**PROBLEM DETAILS**
Copy, from the data below, every line that has "music" in it.

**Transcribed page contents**

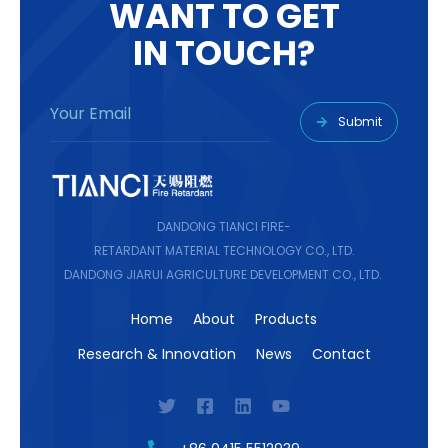
W
A
N
T
T
O
G
E
T
I
N
T
O
U
C
H
?
Submit
DANDONG TIANCI FIRE-
RETARDANT MATERIAL TECHNOLOGY CO., LTD.
DANDONG JIARUI AGRICULTURE DEVELOPMENT CO., LTD.
Home
About
Products
Research & Innovation
News
Contact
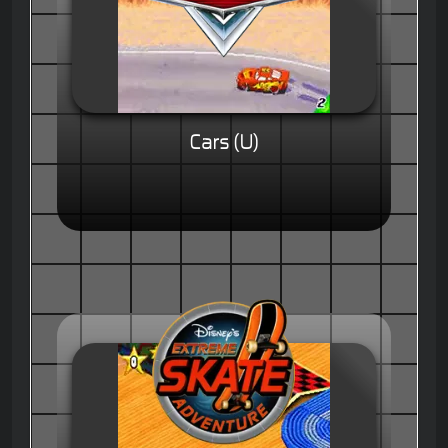
Cars (U)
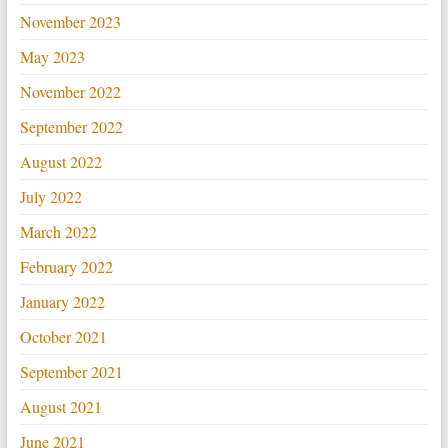
November 2023
May 2023
November 2022
September 2022
August 2022
July 2022
March 2022
February 2022
January 2022
October 2021
September 2021
August 2021
June 2021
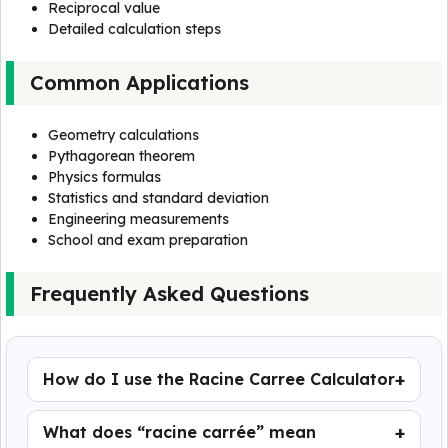
Reciprocal value
Detailed calculation steps
Common Applications
Geometry calculations
Pythagorean theorem
Physics formulas
Statistics and standard deviation
Engineering measurements
School and exam preparation
Frequently Asked Questions
How do I use the Racine Carree Calculator
What does “racine carrée” mean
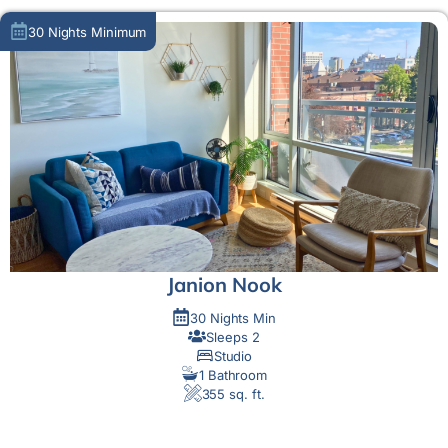
30 Nights Minimum
Janion Nook
30 Nights Min
Sleeps 2
Studio
1 Bathroom
355 sq. ft.
MORE DETAIL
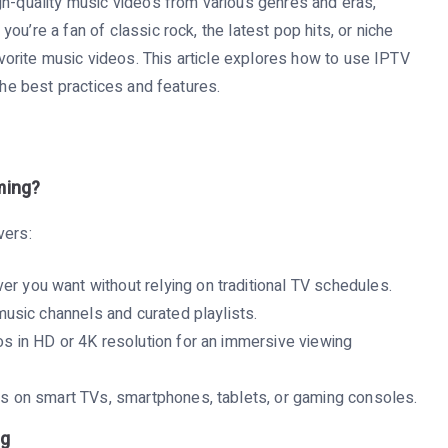
gh-quality music videos from various genres and eras,
u’re a fan of classic rock, the latest pop hits, or niche
rite music videos. This article explores how to use IPTV
the best practices and features.
ming?
vers:
r you want without relying on traditional TV schedules.
usic channels and curated playlists.
s in HD or 4K resolution for an immersive viewing
 on smart TVs, smartphones, tablets, or gaming consoles.
ng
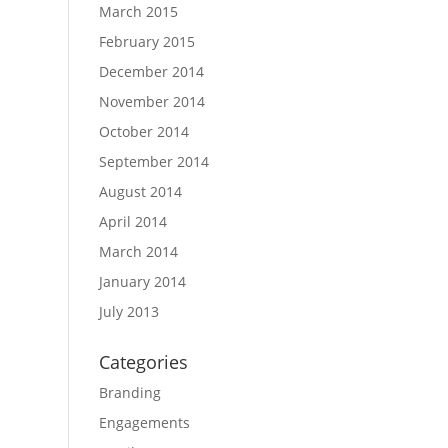
March 2015
February 2015
December 2014
November 2014
October 2014
September 2014
August 2014
April 2014
March 2014
January 2014
July 2013
Categories
Branding
Engagements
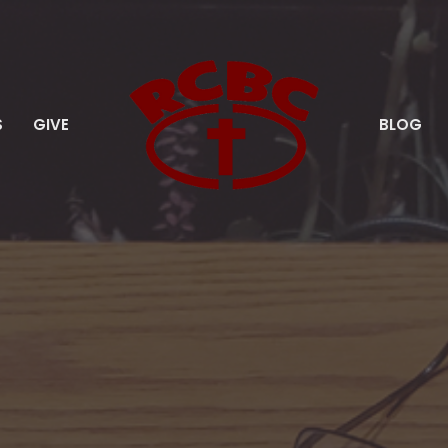
S
GIVE
BLOG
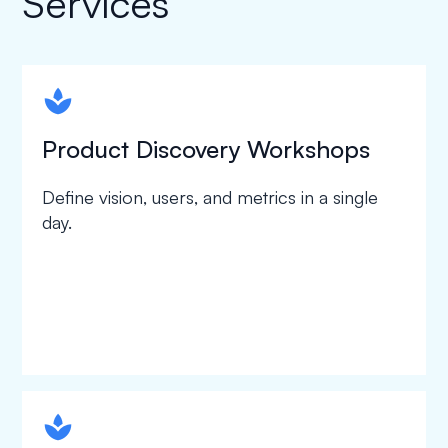
Services
spapa1
Product Discovery Workshops
Define vision, users, and metrics in a single
day.
spapa1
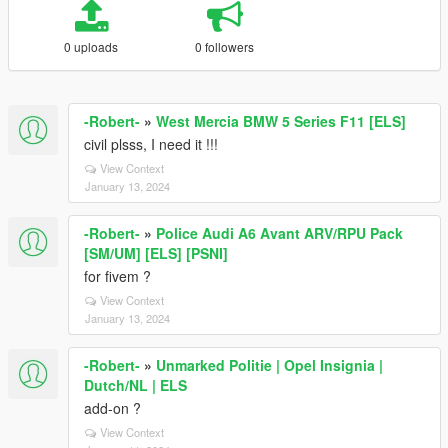
0 uploads
0 followers
-Robert-
»
West Mercia BMW 5 Series F11 [ELS]
civil plsss, I need it !!!
View Context
January 13, 2024
-Robert-
»
Police Audi A6 Avant ARV/RPU Pack
[SM/UM] [ELS] [PSNI]
for fivem ?
View Context
January 13, 2024
-Robert-
»
Unmarked Politie | Opel Insignia |
Dutch/NL | ELS
add-on ?
View Context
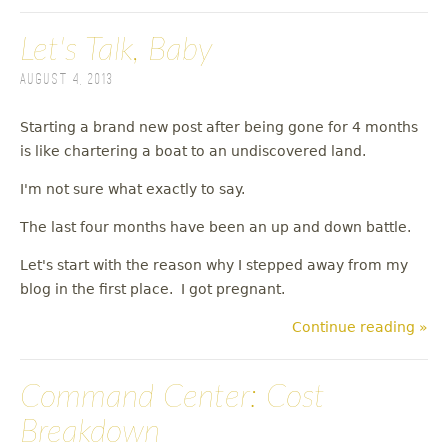
Let's Talk, Baby
August 4, 2013
Starting a brand new post after being gone for 4 months
is like chartering a boat to an undiscovered land.
I'm not sure what exactly to say.
The last four months have been an up and down battle.
Let's start with the reason why I stepped away from my
blog in the first place. I got pregnant.
Continue reading »
Command Center: Cost
Breakdown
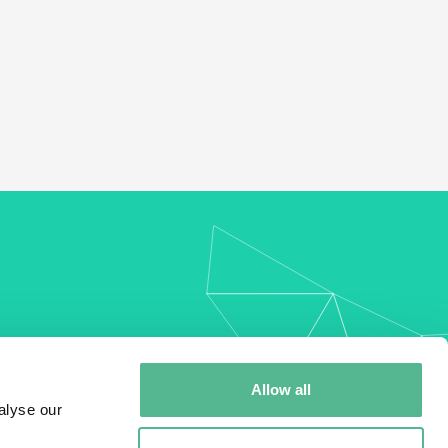
my
Allow all
alyse our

**OUTPUT FOR THIS TASK**
gh-quality music videos from various genres and eras,
rite music videos. This article explores how to use IPTV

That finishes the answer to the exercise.